DIRECTIONS FOR THIS TASK: Beginning with the line that contains "The LED is recessed in a", retype the entries below exactly, ending with the line that contains "it can be used". Leave out any pictures.
[[ DATA SHOWN, beginning ]]
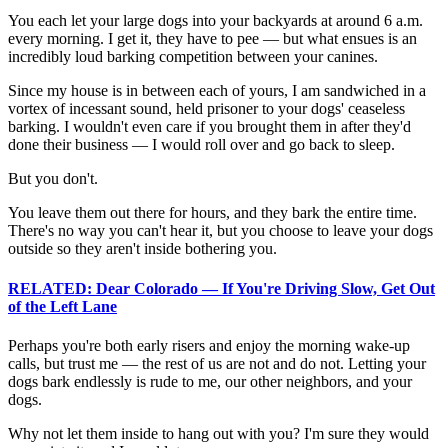
You each let your large dogs into your backyards at around 6 a.m.
every morning. I get it, they have to pee — but what ensues is an
incredibly loud barking competition between your canines.
Since my house is in between each of yours, I am sandwiched in a
vortex of incessant sound, held prisoner to your dogs' ceaseless
barking. I wouldn't even care if you brought them in after they'd
done their business — I would roll over and go back to sleep.
But you don't.
You leave them out there for hours, and they bark the entire time.
There's no way you can't hear it, but you choose to leave your dogs
outside so they aren't inside bothering you.
RELATED: Dear Colorado — If You're Driving Slow, Get Out
of the Left Lane
Perhaps you're both early risers and enjoy the morning wake-up
calls, but trust me — the rest of us are not and do not. Letting your
dogs bark endlessly is rude to me, our other neighbors, and your
dogs.
Why not let them inside to hang out with you? I'm sure they would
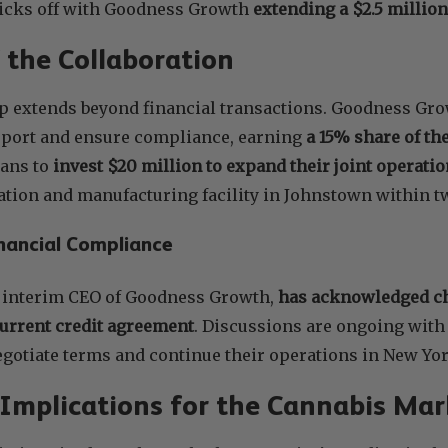
kicks off with Goodness Growth
extending a $2.5 millio
f the Collaboration
p extends beyond financial transactions. Goodness Gro
port and ensure compliance, earning
a 15% share of the
ans to
invest $20 million to expand their joint operati
ation and manufacturing facility in Johnstown within t
nancial Compliance
e interim CEO of Goodness Growth,
has acknowledged ch
current credit agreement
. Discussions are ongoing with 
negotiate terms and continue their operations in New Yor
 Implications for the Cannabis Mar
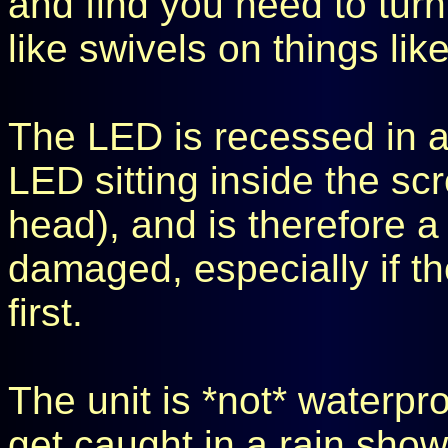
and find you need to turn 
like swivels on things like
The LED is recessed in a 
LED sitting inside the scr
head), and is therefore a 
damaged, especially if the
first.
The unit is *not* waterpro
get caught in a rain sho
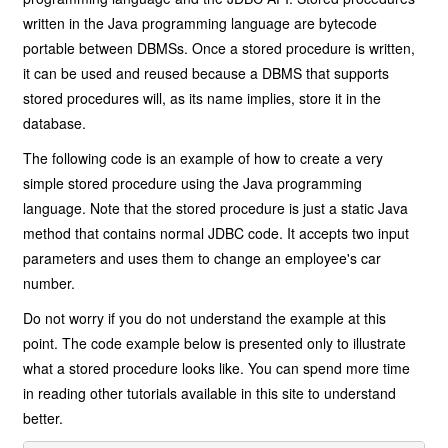
written in the Java programming language are bytecode
portable between DBMSs. Once a stored procedure is written,
it can be used and reused because a DBMS that supports
stored procedures will, as its name implies, store it in the
database.
The following code is an example of how to create a very
simple stored procedure using the Java programming
language. Note that the stored procedure is just a static Java
method that contains normal JDBC code. It accepts two input
parameters and uses them to change an employee's car
number.
Do not worry if you do not understand the example at this
point. The code example below is presented only to illustrate
what a stored procedure looks like. You can spend more time
in reading other tutorials available in this site to understand
better.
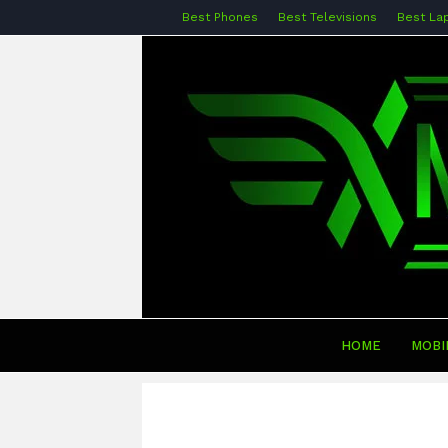
Best Phones
Best Televisions
Best La
HOME
MOBI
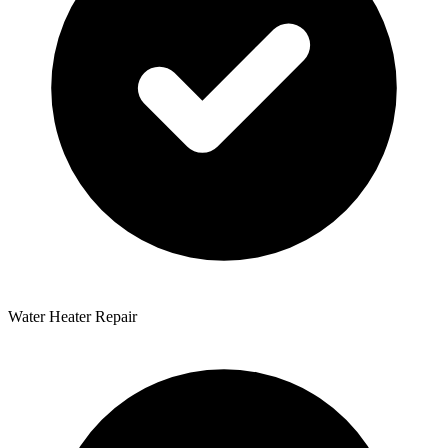
Water Heater Repair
[[ DATA SHOWN, end ]]
THE ANSWER:
The LED is recessed in a 
LED sitting inside the scr
head), and is therefore a 
damaged, especially if the
first.
The unit is *not* waterpro
get caught in a rain sho
written in the Java programming language are bytecode
portable between DBMSs. Once a stored procedure is written,
it can be used and reused because a DBMS that supports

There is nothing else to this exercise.